I disagree. The events tend to relate directly to what would be regular database tables in my experience.
And data is the new oil is definitely a businessweek cargo cult. None of the event data was of any use on the projects I worked on. We were under mandate to find something to do with it and still couldn't. The closest useful thing was allowing undo and replaying past events but we already had that on Postgres with hibernate auditing on interesting tables (money related stuff)
> Sorry to be so negative about this topic but I've worked on several of these projects at a decent scale and it's been the biggest disaster of my professional life. The idea may be viable but tooling is so bad that you're almost surely making a huge mistake implementing these patterns in production code.

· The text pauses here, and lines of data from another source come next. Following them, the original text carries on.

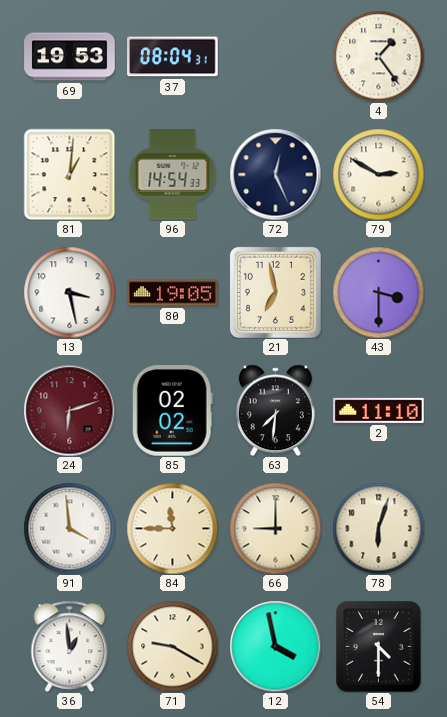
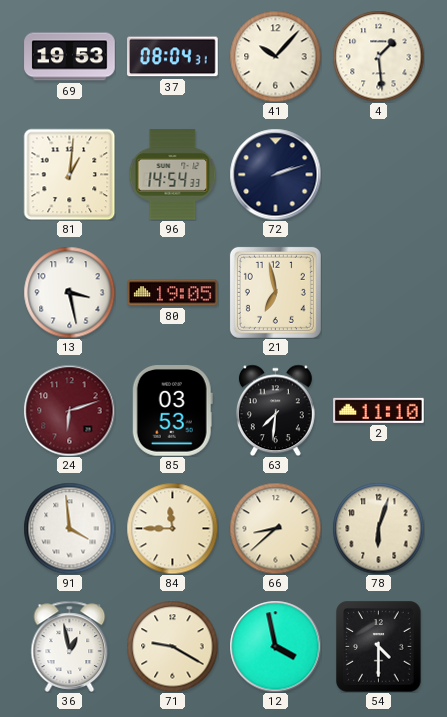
41: none -> 10:07
4: 1:24 -> 1:29
72: 12:26 -> 2:12
79: 2:50 -> none
43: 3:30 -> none
85: 02:02 -> 03:53
66: 9:00 -> 8:38
36: 12:59 -> 12:58
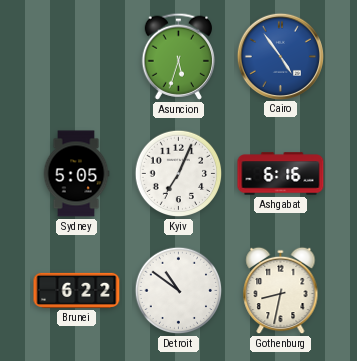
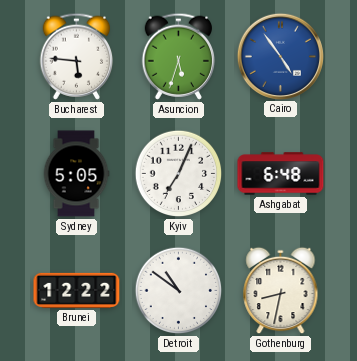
Bucharest: none -> 5:46
Ashgabat: 6:16 -> 6:48
Brunei: 6:22 -> 12:22
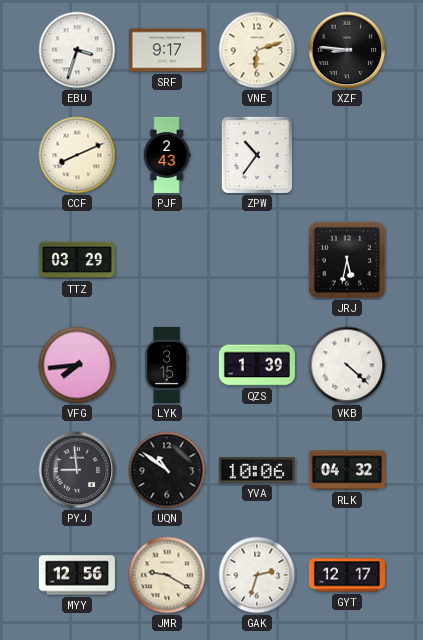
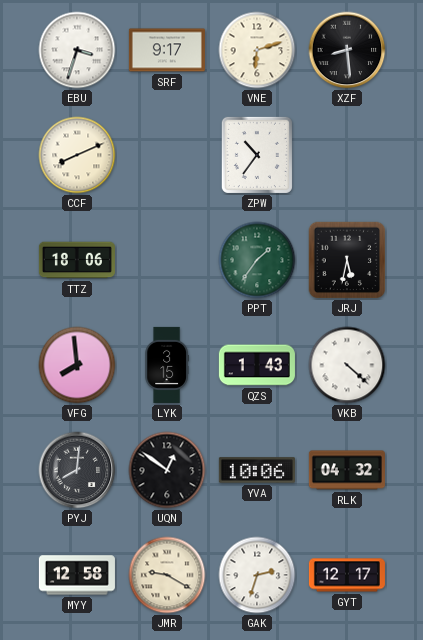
XZF: 8:46 -> 8:29
PJF: 2:43 -> none
TTZ: 03:29 -> 18:06
PPT: none -> 1:36
VFG: 7:44 -> 7:59
QZS: 1:39 -> 1:43
PYJ: 8:59 -> 8:01
UQN: 10:51 -> 12:51
MYY: 12:56 -> 12:58
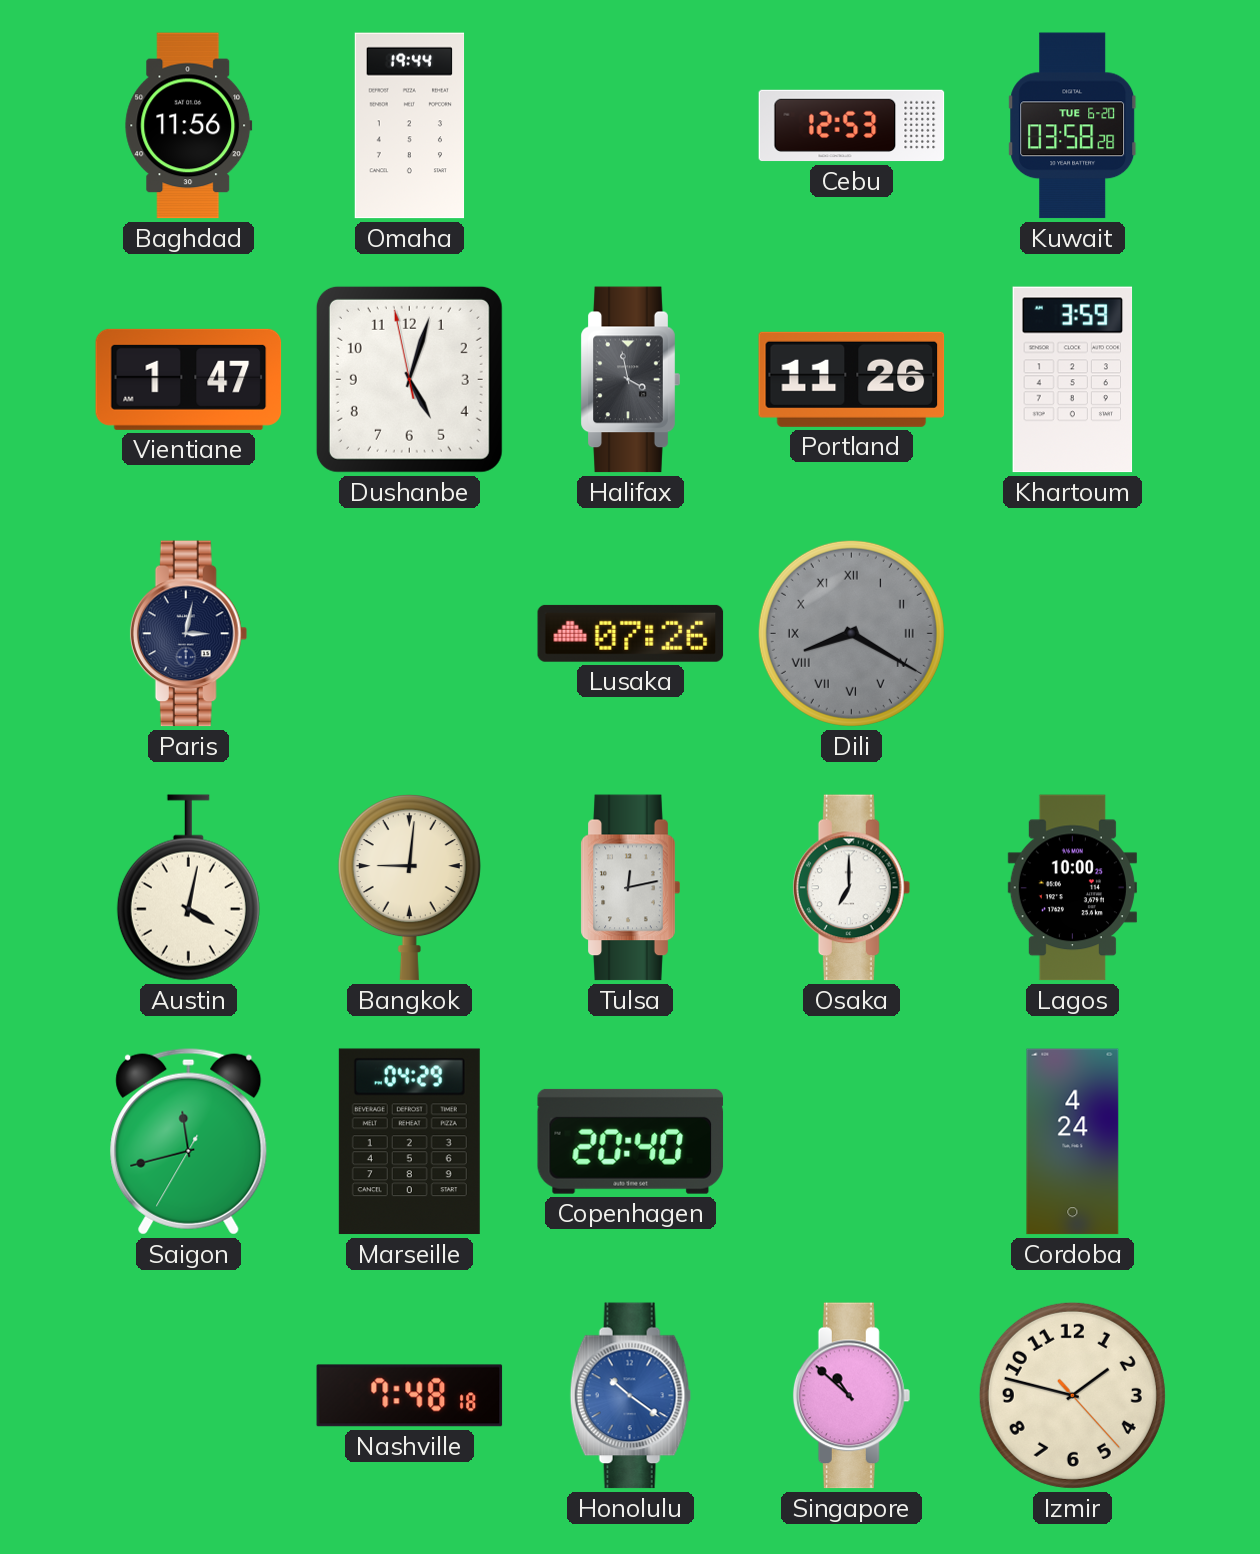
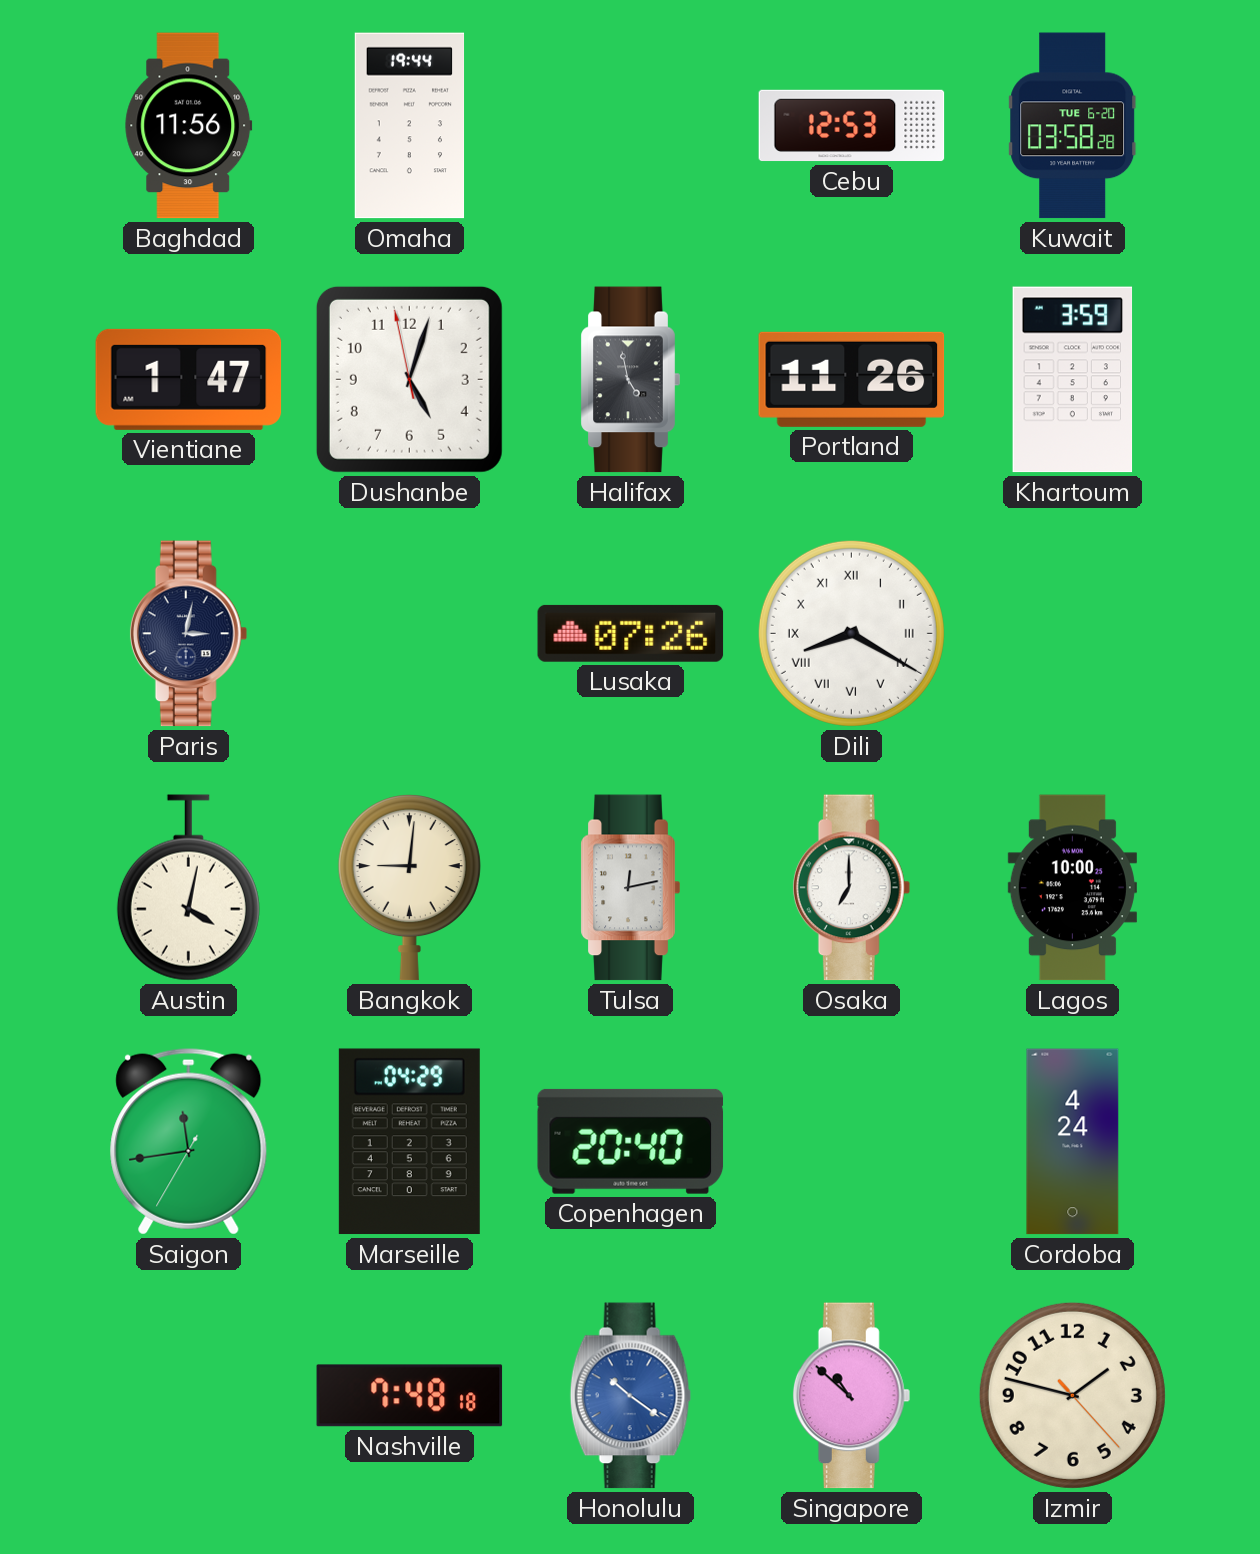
Halifax: 3:58 -> 4:58
Dili dial: grey -> white
Saigon: 11:42 -> 11:43
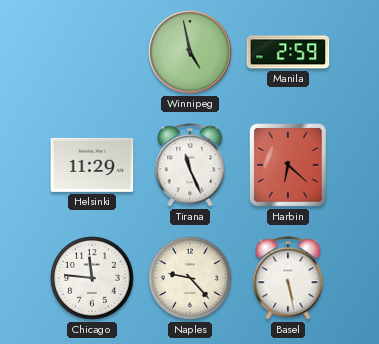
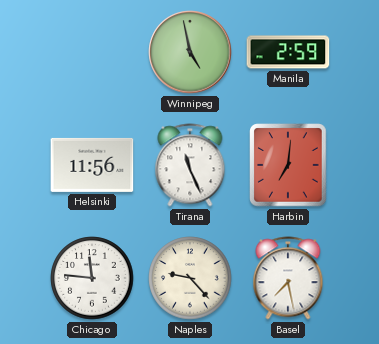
Helsinki: 11:29 -> 11:56
Harbin: 6:22 -> 7:01
Basel: 5:28 -> 7:28
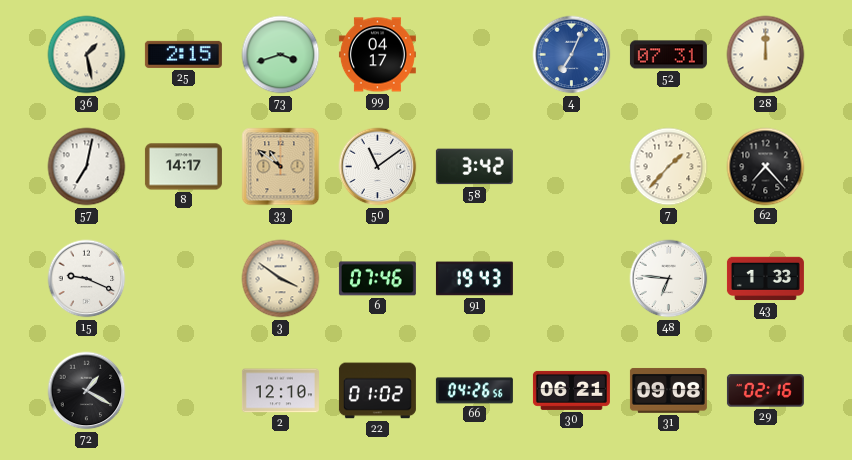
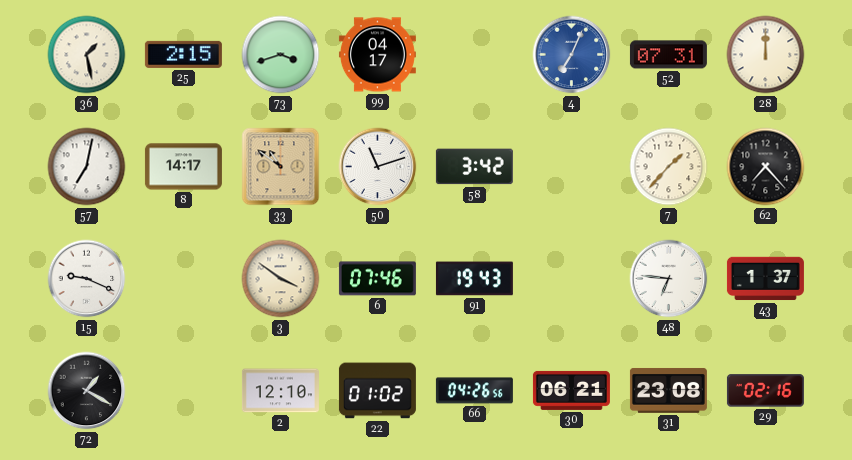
50: 11:09 -> 11:12
43: 1:33 -> 1:37
31: 09:08 -> 23:08
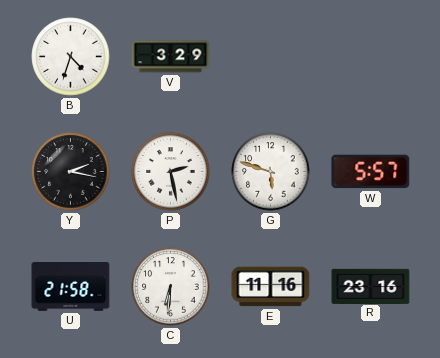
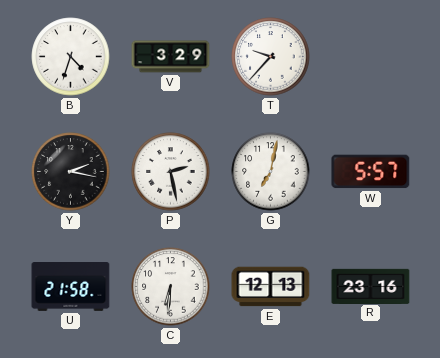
T: none -> 9:37
G: 5:48 -> 7:02
E: 11:16 -> 12:13
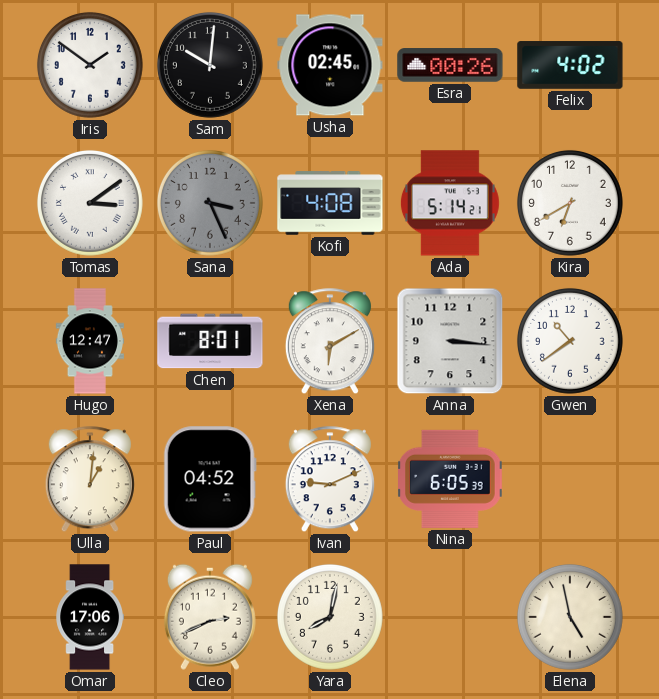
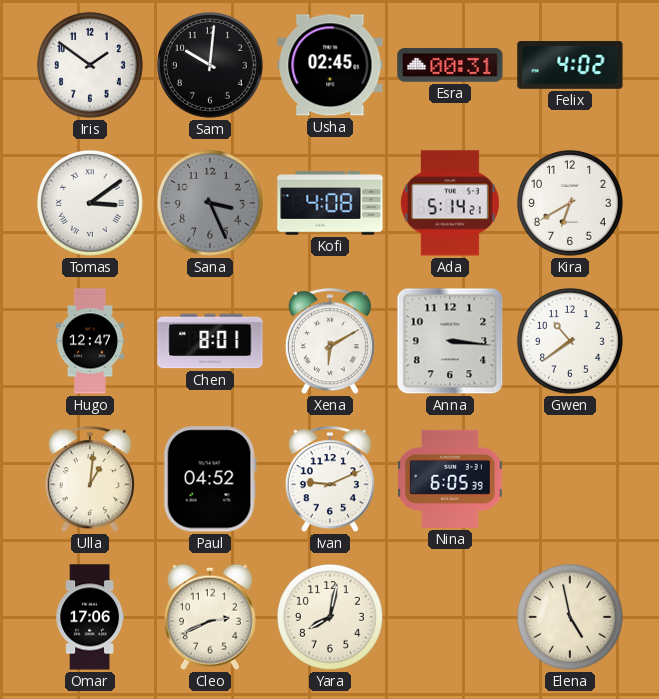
Esra: 00:26 -> 00:31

Quite, which is why I'm both writing a book, and developing tooling to help with this problem. ES/CQRS is a nice pattern that you can explain to someone on the back of an envelope in 5 minutes, but the devil really is in the details.
I agree it's a nice pattern. What you really need though is a "database in code". A library that handles all the projections, event stream, and especially replays and upgrading event versions automatically.
I'm hopeful that one day it will be a common and useful pattern but it desperately needs language integration to help with the details. That's why right now I can just say stay the hell away. Looking forward to advances in the space to make it viable in production
One thing you do get "for free" pretty much is an audit log though. Each event can easily have an ID associated with it in case you need to be able to trace such a thing. Of course you can model this outside of a CQRS system but then you basically have created a CQRS system.
And if you store events with both an event_timestamp and effective_timestamp, you get bi-temporal state for free too.
Invaluable when handing a time series of financial events subject to adjustments and corrections. For instance, backdate interest adjustments due to misbooked payments, recalculate a derivatives trade if reported market data was initially incorrect, calculate adjustments to your business end of month P&L after correcting errors from two months ago.
You get audit logs for free on a regular database with an ORM like Hibernate or even support on database snapshot level with Postgres or MSSQL. You get the logging capabilities of CQRS without any of the complexity.
After working on several such systems, I strongly believe you should keep data storage concerns in the database. Moving it to code implementation is a massive amount of overhead for no benefit.
This seems like the classic half-way that people take when adopting ES without buying into CQRS.
In my experience you need a minimal amount of historical knowledge about an aggregate to validate business rules, and that is strictly orthogonal to ways you may want to build projections over the data.
If I understand OP correctly they are saying that rather than deriving state by consuming their events, they were maintaining a kind of snapshot that served as both the read/write model representation of a given aggregate in addition to storing the events.
It can be very, very tempting to try and reuse "models" in both parts of an application, but some basic scrutiny and some hard-won experience will lead to examples such as how.. in a view model for a User there's almost certainly no need to ever consume PasswordChanged type events, but in the write model (business logic) you may need to consume not only the newest state (to compare for authentication purposes) but maybe some kind of analysis over time of how frequently passwords have been changed recently. This asymmetry is a bit contrived in this case, but I'm sure OP has similar examples from their own codebase.
In reality I have found that at most a handful of fields on otherwise quite rich models ever end up being "rehydrated" in the write model, and rarely ever as dumb attr setters; in the read models by comparison the vast majority of events recorded against any given aggregate end up being used by one projection or another.